After many silent moments, the man bows once more. “Welcome to the Velvet Room,” he says. “Are you aware of your duties?”

She nods; of course she does. 

“I will bring you some more suitable attire,” the man says, and makes his exit through the door in the back.

(Has she always wondered what was behind that door?)

(Well, she knows it now, so surely it doesn’t matter.)

When he returns, she changes into her clothes. For a moment, she doesn’t know quite how to put them on--the hose is new to her--but she finishes it regardless.

She brushes back some of the hair that persists on sliding onto her face. “May I have something to deal with this?” she asks.

Igor produces a blue ribbon. She places it on her head, tying back some of her pale hair. “My thanks,” she says.

“I believe that is all,” the man says. “I must take my leave now; but it is an honor to meet you, sister. Perhaps we will meet again. Until then…please do take care of my master.”

“I shall perform my duties to the fullest,” she says. They bow to each other; and he leaves through another door, one she does not remember. As it closes, she is left alone with Igor.

“You’ll need a name, if you’re to work here,” he says in his smooth, cultured voice. “What do you think it should be?”

Nothing she can think of sounds quite right. “I think you would be a better judge of it than I,” she says, shrugging slightly.

“Very well. What do you think of…let’s see. Margaret?”

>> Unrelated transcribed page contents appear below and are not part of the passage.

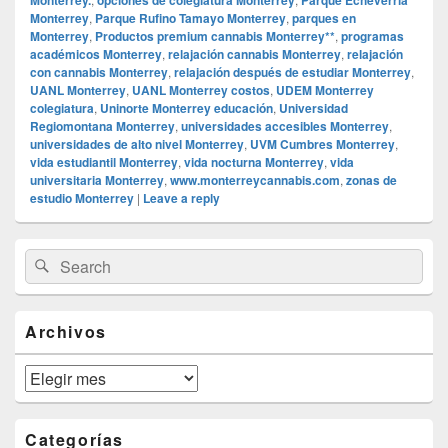
Monterrey
,
Parque Rufino Tamayo Monterrey
,
parques en
Monterrey
,
Productos premium cannabis Monterrey**
,
programas
académicos Monterrey
,
relajación cannabis Monterrey
,
relajación
con cannabis Monterrey
,
relajación después de estudiar Monterrey
,
UANL Monterrey
,
UANL Monterrey costos
,
UDEM Monterrey
colegiatura
,
Uninorte Monterrey educación
,
Universidad
Regiomontana Monterrey
,
universidades accesibles Monterrey
,
universidades de alto nivel Monterrey
,
UVM Cumbres Monterrey
,
vida estudiantil Monterrey
,
vida nocturna Monterrey
,
vida
universitaria Monterrey
,
www.monterreycannabis.com
,
zonas de
estudio Monterrey
|
Leave a reply
Primary
Search
Search
Sidebar
for:
Widget
Area
Archivos
Archivos
Categorías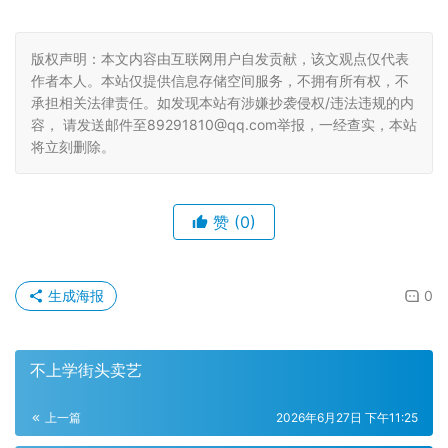
版权声明：本文内容由互联网用户自发贡献，该文观点仅代表
作者本人。本站仅提供信息存储空间服务，不拥有所有权，不
承担相关法律责任。如发现本站有涉嫌抄袭侵权/违法违规的内
容， 请发送邮件至89291810@qq.com举报，一经查实，本站
将立刻删除。
赞
(0)
生成海报
0
不上学街头卖艺
上一篇
2026年6月27日 下午11:25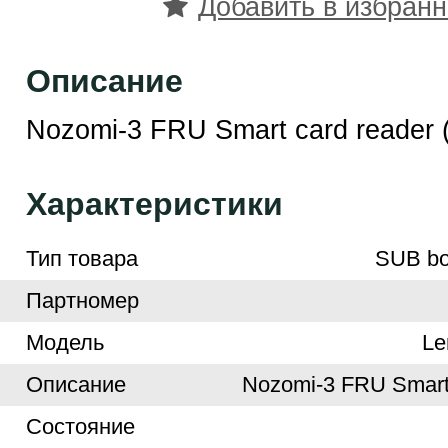
Добавить в избран
Описание
Nozomi-3 FRU Smart card reader 
Характеристики
Тип товара
SUB bo
Партномер
Модель
Le
Описание
Nozomi-3 FRU Smart 
Cостояние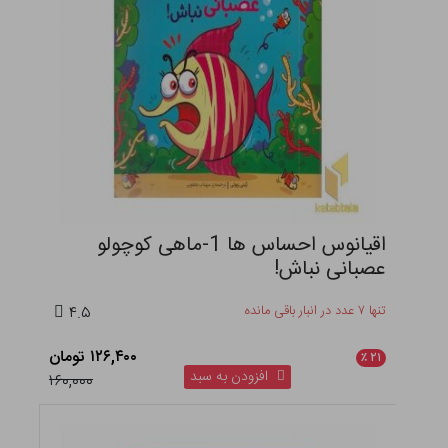
اقیانوس احساس ها 1-ماهی کوچولو
عصبانی نباش!
تنها ۷ عدد در انبار باقی مانده
۴.۵
۱۲۶,۴۰۰ تومان
٪
۲۱
افزودن به سبد
۱۶۰,۰۰۰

That one sounds about right. Margaret. 

Margaret picks up the Compendium and feels the hum of power deep within her bones. She smiles, just slightly; it feels like an old friend.

“That will do,” she says.

Margaret takes her place at her master’s side, and begins to wait.

The story of a wild card does not have to end.

\---

The cycle continues. 

Margaret meets and serves many guests; some respectful and awed, some not. There is always something to like about them, even if she can’t always pinpoint why. A boy who always asked questions she wasn’t allowed to answer. A girl who brought her own notebook and carefully wrote down every Persona combination she discovered. A boy whose frequent smiles did not meet his sorrowful eyes.

One day, in a quiet period between guests, Igor beckons to her. She takes a seat by his side, as always. “A curious situation has occurred,” he says. 

They often do. “What of it?” she asks.

“A previous guest has been struck by illness,” he explains. “She is not expected to last the night. In your tenure, you have not experienced the death of a guest, if memory serves?”

Margaret shakes her head. They age, of course, and some of them should be advanced in their years by now, but she hasn’t felt the flicker of a light going out.

“My previous assistant left on a journey some time ago,” Igor continues. “You know as well as I that he has not returned. I do not think he will. He has his reasons. You have served me admirably in his stead, but I ask you…is there anything you wish for?”

Margaret furrows her eyebrows. “Is this a test, sir?”

Igor looks somewhat offended. “Of course not! It is a question. I hope you will answer it.”

Margaret thinks. She has not wanted for anything that she can recall. She _has_ left the Room, a few times, when a guest needed it, but she never felt the need to stay. She is perfectly content where she is.

“Not that I can think of,” Margaret says, shaking her head.

“I see.” Igor purses his lips. “I ask you this, Margaret, because it is customary to offer a newly-deceased former guest a choice. They do not have to accept it, of course. But wild cards are a remarkable people, and it does not seem fair to let them exit their realm without acknowledging their service.”

“You wish to make her a resident,” Margaret realizes. “An assistant to an assistant?”

“Of sorts. A sister, at any rate. Does the idea bother you?”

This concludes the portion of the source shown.